TASK TO COMPLETE: Retype the whole listing verbatim and keep the pictures out of it.

RECORDS FOR THE TASK:
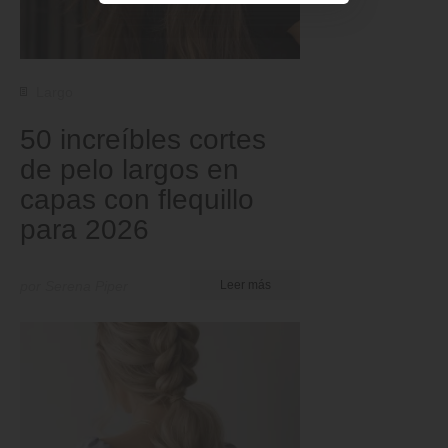
Largo
50 increíbles cortes
de pelo largos en
capas con flequillo
para 2026
por Serena Piper
Leer más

RESPONSE TO THE TASK:
Largo
50 increíbles cortes
de pelo largos en
capas con flequillo
para 2026
por Serena Piper
Leer más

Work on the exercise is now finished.